Due notizie giungono in questi giorni dai margini dell’Europa, una da Copenaghen, l’altra da Mosca, entrambe che potrebbero in parte ledere la libertà dell’individuo.
A Copenaghen, dopo circa 5 anni di battaglie legali, l’Alta Corte danese ha emanato la sentenza per lo smantellamento di Christiania, il quartiere più caratteristico e, allo stesso tempo, più contradditorio della capitale scandinava, dove le droghe leggere sono tollerate, non esiste la proprietà privata, e dove i pochi abitanti rimasti non pagano le tasse, ma danno solo un contributo allo Stato per le utenze di luce, acqua e gas. La comune più grande d’Europa, con i suoi circa 40 anni di vita, è dunque costretta a decidere a questo punto (chissà se anche stavolta all’unanimità, come prevedrebbe il regolamento interno) se ricorrere alla Corte suprema, con il rischio di dire per sempre addio al proprio sogno hippie, oppure se concordare con gli organi di Governo danese una soluzione meno drastica e, probabilmente, più auspicabile per il loro destino. Non dimentichiamoci infatti che, mentre la zona rossa di Amsterdam è caratterizzata da malavita e malcostume, Christiania è un luogo che i progenitori degli attuali abitanti risollevarono dal degrado e fecero diventare simbolo stesso di Copenaghen, nonché metà turistica da parte di tutti i cittadini del mondo. Un luogo dove regna la calma e la tranquillità assoluta, propria, altrove, solo dell’isola di Utopia di Thomas More o della Città del sole di Tommaso Campanella. Sono quindi necessari degli accorgimenti degli organi politici, per evitare che vi possano essere persone che si ritengano superiori alla legge; nondimeno è difficilmente immaginabile che 1000 persone nate e cresciute in una realtà del genere riescano nell’immediato a reinserirsi nel tessuto sociale di Copenaghen.
A Mosca, contemporaneamente, il sindaco 72enne Yuri Luzhkov ha deciso di investire qualcosa come 1,76 miliardi di rubli (più di 40 milioni di euro), spalmati su 5 anni, per ammodernare ed implementare gli impianti di diffusione sonori, o altoparlanti, già in passato installati nelle strade e nelle abitazioni private e ora non più presenti o mal funzionanti.

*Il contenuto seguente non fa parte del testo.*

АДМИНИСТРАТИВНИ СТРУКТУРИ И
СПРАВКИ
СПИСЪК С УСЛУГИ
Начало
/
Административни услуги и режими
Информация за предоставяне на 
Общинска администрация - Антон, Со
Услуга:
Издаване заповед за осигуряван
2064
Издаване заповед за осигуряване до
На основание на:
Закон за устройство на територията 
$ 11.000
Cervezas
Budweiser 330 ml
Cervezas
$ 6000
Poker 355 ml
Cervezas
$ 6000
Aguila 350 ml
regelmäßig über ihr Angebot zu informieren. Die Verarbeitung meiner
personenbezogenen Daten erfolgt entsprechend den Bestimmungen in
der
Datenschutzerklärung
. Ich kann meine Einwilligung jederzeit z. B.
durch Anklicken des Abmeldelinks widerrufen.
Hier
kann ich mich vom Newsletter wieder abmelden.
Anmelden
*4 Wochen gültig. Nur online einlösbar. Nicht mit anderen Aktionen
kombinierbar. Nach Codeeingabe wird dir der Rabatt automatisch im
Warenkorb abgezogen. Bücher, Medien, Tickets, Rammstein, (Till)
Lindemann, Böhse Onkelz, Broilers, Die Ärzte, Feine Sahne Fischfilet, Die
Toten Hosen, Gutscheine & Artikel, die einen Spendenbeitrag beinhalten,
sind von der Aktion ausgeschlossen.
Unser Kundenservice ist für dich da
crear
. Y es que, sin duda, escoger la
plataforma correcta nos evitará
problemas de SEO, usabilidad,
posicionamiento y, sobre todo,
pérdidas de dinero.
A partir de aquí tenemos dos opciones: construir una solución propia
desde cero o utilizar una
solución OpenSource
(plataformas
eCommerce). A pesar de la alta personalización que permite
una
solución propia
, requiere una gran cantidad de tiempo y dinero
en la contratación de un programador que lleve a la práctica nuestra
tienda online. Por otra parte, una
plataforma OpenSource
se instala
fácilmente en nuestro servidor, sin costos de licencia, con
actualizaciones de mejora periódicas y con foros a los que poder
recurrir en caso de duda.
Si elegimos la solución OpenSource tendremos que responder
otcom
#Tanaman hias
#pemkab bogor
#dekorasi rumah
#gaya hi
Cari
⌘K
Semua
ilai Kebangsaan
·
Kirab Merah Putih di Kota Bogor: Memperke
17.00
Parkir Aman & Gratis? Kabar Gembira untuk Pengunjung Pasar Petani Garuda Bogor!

Non è ben chiaro a cosa possa servire una spesa del genere, il documento ufficiale non ne parla con precisione, si dice però che possa essere utile per la difesa dell’Artico e dei giacimenti petroliferi siberiani.
Durante i circa 44 anni in cui la Guerra fredda perdurò (o meglio venne definita tale) tali diffusori rappresentavano perlopiù un simbolo del regime, necessario, ufficialmente, per informare i cittadini di un eventuale attacco chimico o nucleare, ma, sostanzialmente, per diramare i comunicati ufficiali di Stalin, Kruscev o Breznev, e diffonderli capillarmente.
A partire dalla fine degli anni ’80, invece, mentre l’U.R.S.S. stava disciogliendosi, i leader che si sono alternati al potere, da Gorbacev a Putin, passando per Eltsin, hanno avuto difficoltà a distaccarsi dai retaggi culturali propri di quella che era la seconda potenza mondiale, e di un luogo ove la vita aveva un valore diverso ed inferiore rispetto all’Occidente; tuttavia, allo stesso tempo, hanno avuto il merito con ricette liberiste di superare la spaventosa crisi economica che stava schiacciando la Russia già dagli anni ’80, con un’inflazione incontrollabile. Con le stesse politiche hanno quindi ridimensionato di molto l’intervento dello Stato nell’economia e nella vita dei cittadini, hanno reso possibile una globalizzazione verso est, impensabile sino a pochi anni prima, e sono stati in grado di far superare completamente le paure di un conflitto atomico tra Occidente e Oriente, allineandosi anzi su un’apertura inattesa nei confronti del loro nemico di sempre.
Ora, l’impressione è che questa disposizione di Luzkhov possa avere effetti più negativi che positivi sul sentore degli osservatori mondiali e venga da molti intesa come un ritorno al recente passato.
E’ altresì vero che anche in realtà dove la democrazia è ormai affermata, diffusori sonori sono presenti ovunque, dalle metropolitane ai centri commerciali, ed hanno il semplice compito di informare i cittadini della bontà di un’iniziativa pubblica, di un problema alla circolazione, piuttosto che dell’esistenza di un nuovo prodotto commerciale.
Attendiamo quindi risvolti della vicenda danese e dei chiarimenti da parte di Mosca.